CatBoost vs XGBoost: Busting the Kaggle Fairytale
For years, the lore of Kaggle leaderboards has painted XGBoost as the untouchable champion of tabular data. LightGBM was the nimble challenger. CatBoost? Barely a footnote in the leaderboard fairy tales.
But real, peer-reviewed science tells a different story. And it’s a story with a decisive plot twist: CatBoost isn’t just catching up—it’s pulling ahead.
📊 The Science, Not the Story
Forget anecdotal “it worked for me” claims. These are large-scale, methodologically rigorous benchmarks. The results are hard to ignore.
1. TabArena — The Living Benchmark for Tabular ML
A continuously updated, rigorously designed benchmark spanning diverse real-world datasets.
Key Finding:
CatBoost outperformed XGBoost by over 20% in direct, like-for-like comparisons—ranking consistently at the top for accuracy, AUC, and F1.
The gains were most pronounced on mixed-type and categorical-heavy datasets, where CatBoost’s native categorical handling and ordered boosting architecture delivered wins that XGBoost simply couldn’t match.
2. A Closer Look at Deep Learning on Tabular Data (300+ Datasets)
One of the largest empirical evaluations ever run for tabular ML: over 300 datasets, 32 algorithms compared.
CatBoost repeatedly ranked in the top tier, especially on heterogeneous and categorical-rich data.
XGBoost? Often trailing—sometimes narrowly, sometimes decisively—but rarely overtaking CatBoost’s balance of speed, accuracy, and robustness.
3. When Do Neural Nets Outperform Boosted Trees? (2023)
An extensive study across diverse tabular benchmarks found:
CatBoost outperformed XGBoost by ~6% in accuracy on average, even when both were tuned.
That’s not a rounding error—that’s the kind of gap that decides production wins and Kaggle gold medals.
4. A Comprehensive Benchmark of Machine & Deep Learning Across Tabular Data (2024)

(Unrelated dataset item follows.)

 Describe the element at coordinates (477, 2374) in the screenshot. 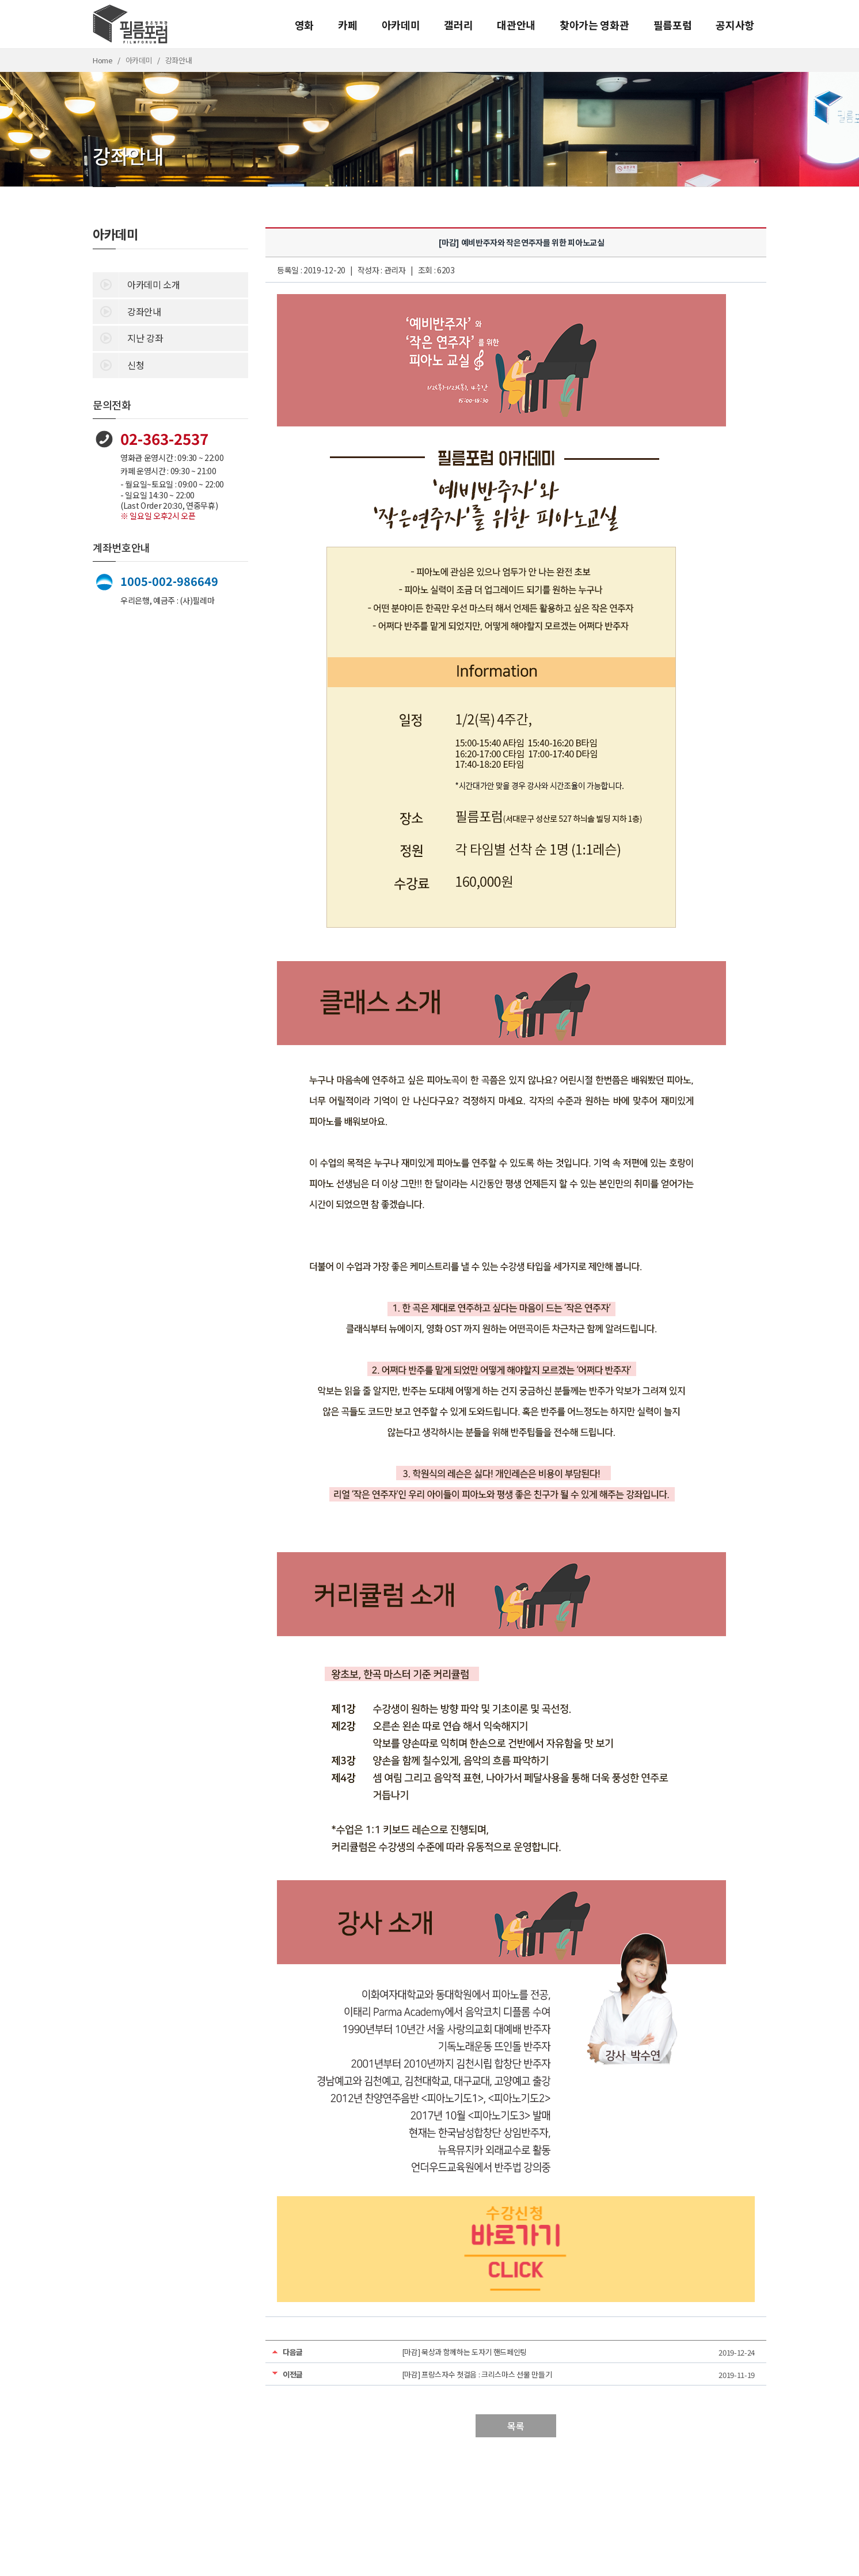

The verdict was clear: CatBoost dominated across both classification and regression tasks, topping the charts not just for accuracy but also for stability across dataset types. XGBoost couldn’t match the consistency.
⚡ Why CatBoost Wins in the Real World
AdvantageWhy It MattersNative Categorical HandlingEliminates tedious preprocessing, preserves signal.Ordered BoostingPrevents target leakage, reduces overfitting.Oblivious TreesSuper-fast inference (2×–15× faster in many cases).Consistency Across Data TypesRobust results on messy, mixed-type datasets.
🏁 Bottom Line
The age of XGBoost dominance was always more leaderboard legend than scientific fact.
Today, the numbers are in: CatBoost consistently outperforms XGBoost—sometimes by over 20%—and it does so with cleaner pipelines, faster inference, and better handling of the categorical reality of most business data.
If you’ve been building with XGBoost out of habit, it’s time to test CatBoost on your own workloads. You might just find your new default.
📚 Want to Go Deeper?
If this post got you curious, you’ll love my upcoming book Mastering CatBoost: The Hidden Gem of Tabular AI.
It’s a practical, research-backed deep dive into CatBoost’s architecture, tuning strategies, and production deployment—packed with case studies, benchmarks, and code examples drawn from real-world projects.
Whether you’re a Kaggle competitor, a data scientist in industry, or an ML engineer looking to squeeze every last drop of performance from tabular data, this book will show you exactly how to make CatBoost your secret weapon.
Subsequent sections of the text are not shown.